4 key shifts defining sustainability in beauty today
We unveil the top trends and demands that are defining how beauty players are responding to demand for sustainability.

The insights come from industry expert Amarjit Sahota, President and Founder, Ecovia Intelligence - a market research, consultancy and training firm.

Find his top predictions for how these trends are like to evolve in the coming period here​.

Ecovia Intelligence will be covering these developments and more at its upcoming editions of the Sustainable Cosmetics Summit​ (Paris, 5-7 November, and Hong Kong 12-13 November).

4. Eco-labelling trend


A growing number of brands are looking at eco-labels to display their green / ethical credentials. Natural & organic labels are the most established, however a raft of new labelling schemes have been introduced in the last few years.

The most recent is the UEBT Certified Sourcing With Respect, introduced in June 2018, with Weleda and Natura Brasil the first adopters.

Others, like Allergy Certified are making headway in Europe, and Non-GMO project Verified is gaining popularity in North America.

Some schemes (like Non-GMO) are crossing over from the food industry; these include Fairtrade, Vegan, and Gluten-Free.

3. Green formulations


This major trend is continuing whereby cosmetic brands are replacing contentious synthetic chemicals with green or safer alternatives.

We are seeing more brands making ‘free-from’ claims on product packs, with products marketed as clean beauty.

A growing number of retailers are capitalising on this development. One example is Credo Beauty in the US, having seven ‘clean beauty’ stores in the US.

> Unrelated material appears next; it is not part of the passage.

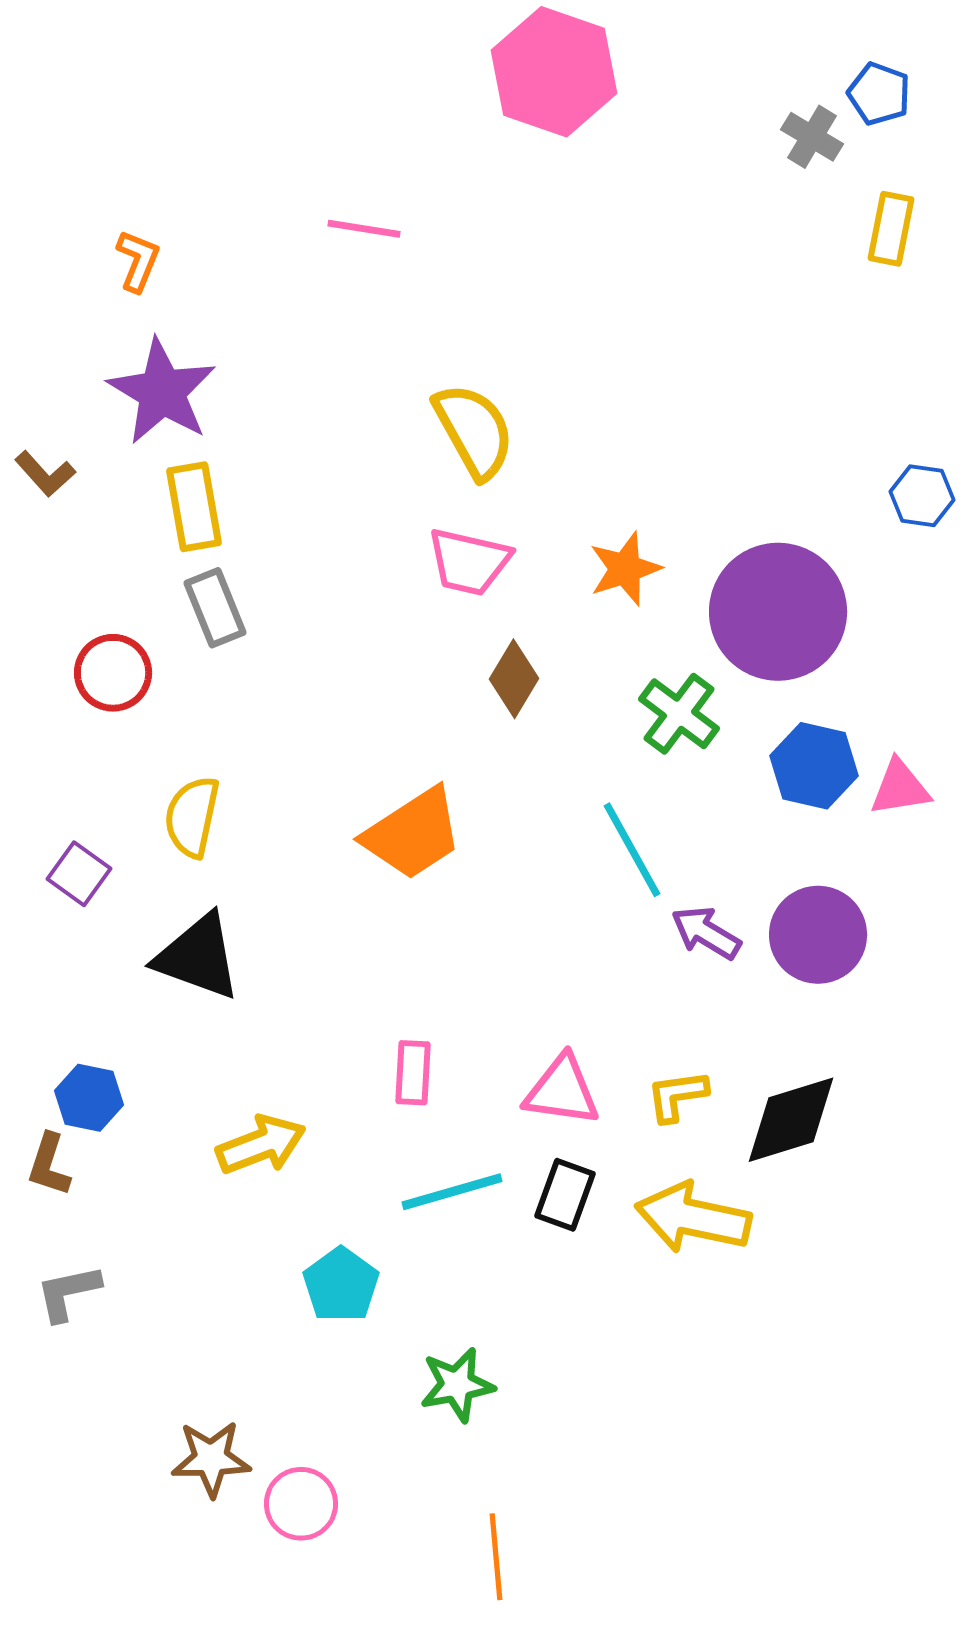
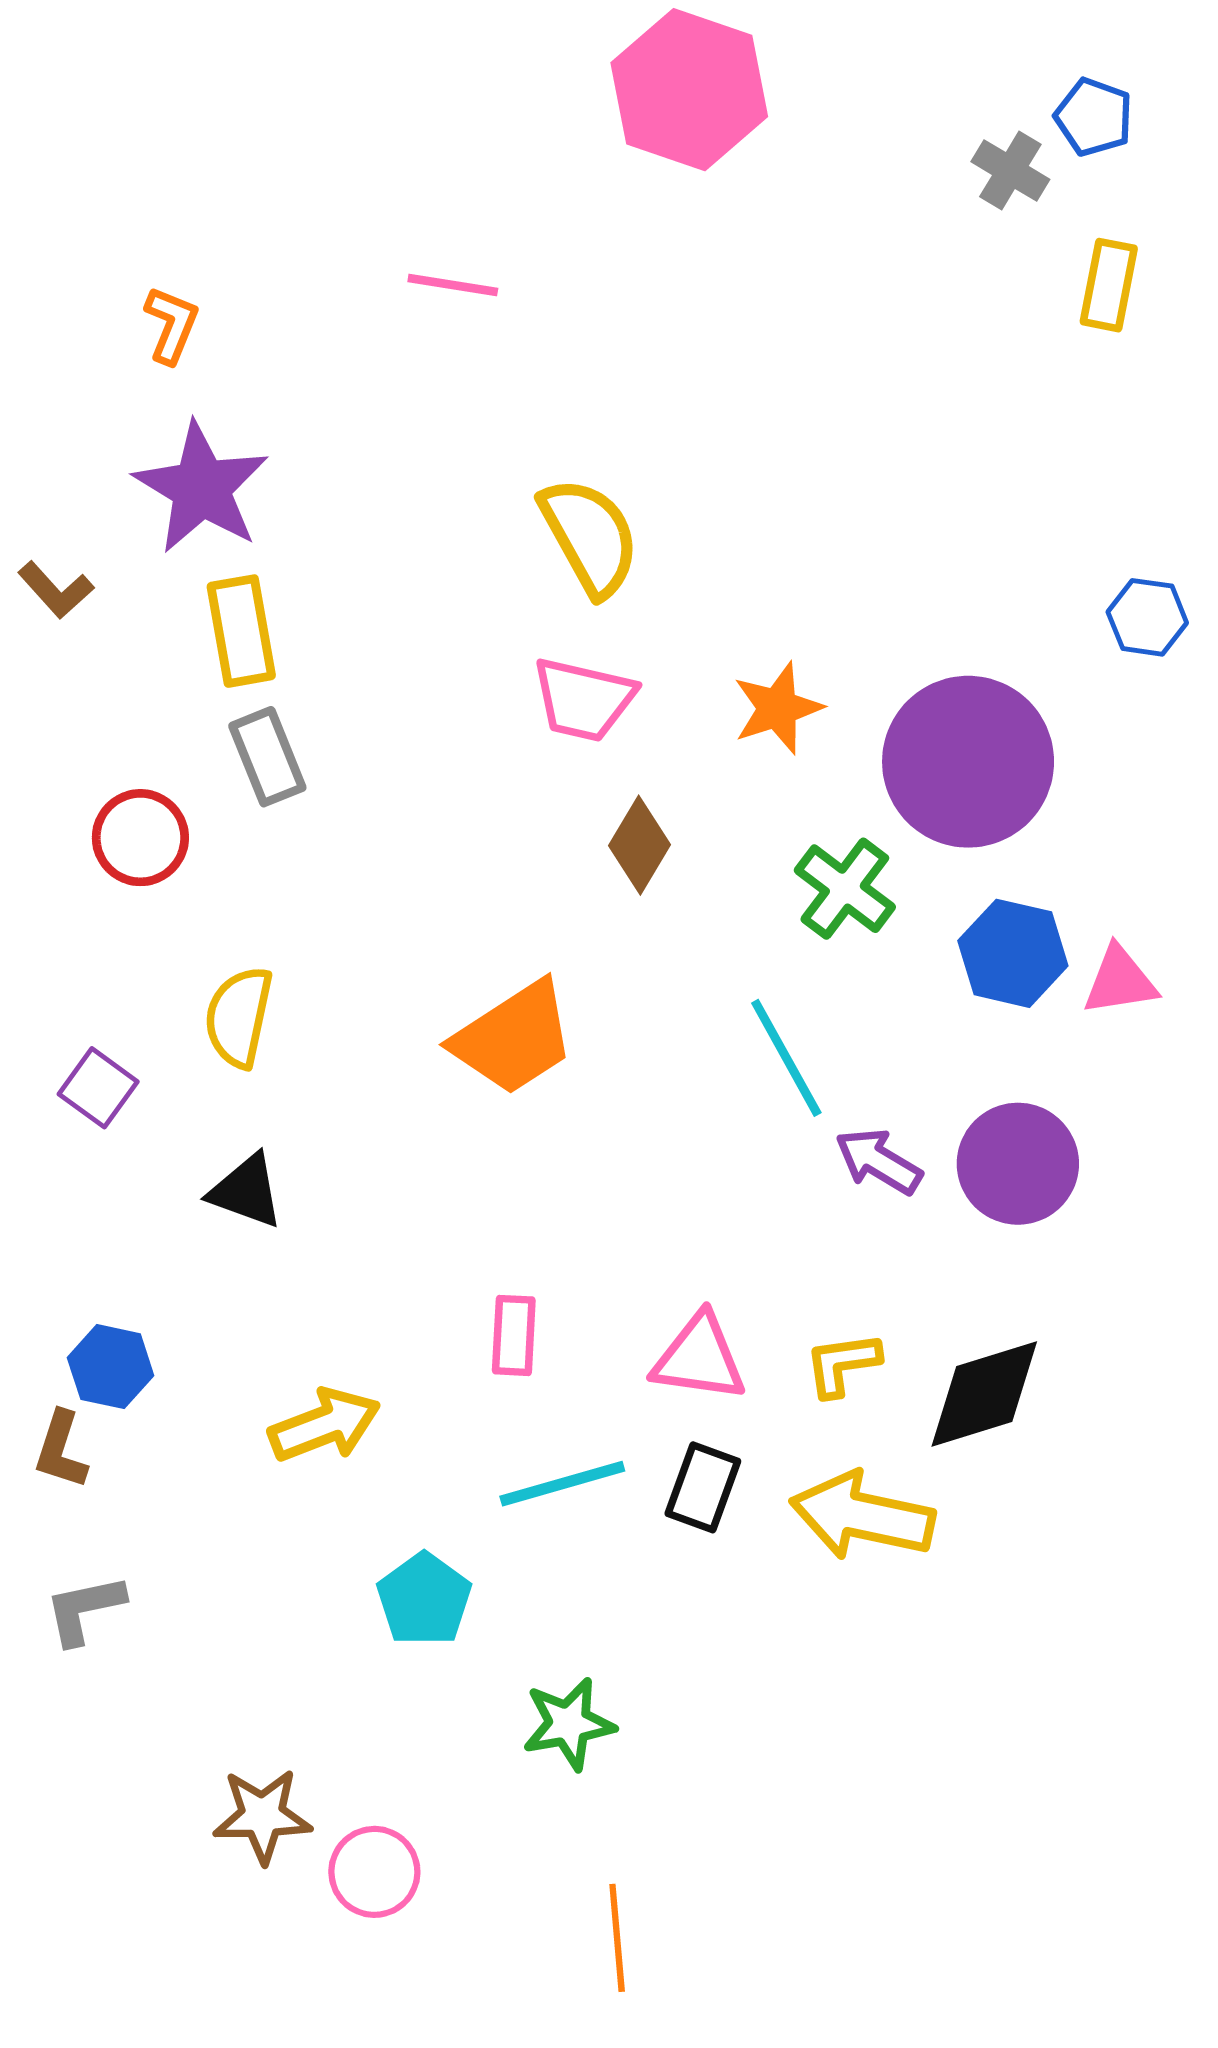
black triangle: (198, 957) -> (246, 1191), size x0.7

In recent months, Sephora has also introduced a clean beauty section in its American retailers that feature brands without contentious synthetic chemicals.

2. Packaging impacts


Rising awareness of plastic pollution, especially in the ocean, is putting pressure on cosmetic & personal care brands to reduce their packaging impacts.

In the last 2 months, several companies have started to use ocean plastic (recuperated from the ocean and beaches) in their product packaging.

They include P&G, Unilever and Henkel. We are featuring this development at our Sustainable Cosmetics Summit where organisations like TerraCycle who how they can integrate ocean plastic into packaging formats.

1. Metrics


Sustainability metrics are becoming prominent whereby large cosmetic & personal care firms are taking a systematic approach to sustainability.

They are measuring carbon footprint, energy usage, waste with the aim of reducing their environmental impacts.

Some like Unilever and P&G have made zero-waste pledges, others have set targets to reduce greenhouse gases and their carbon footprints.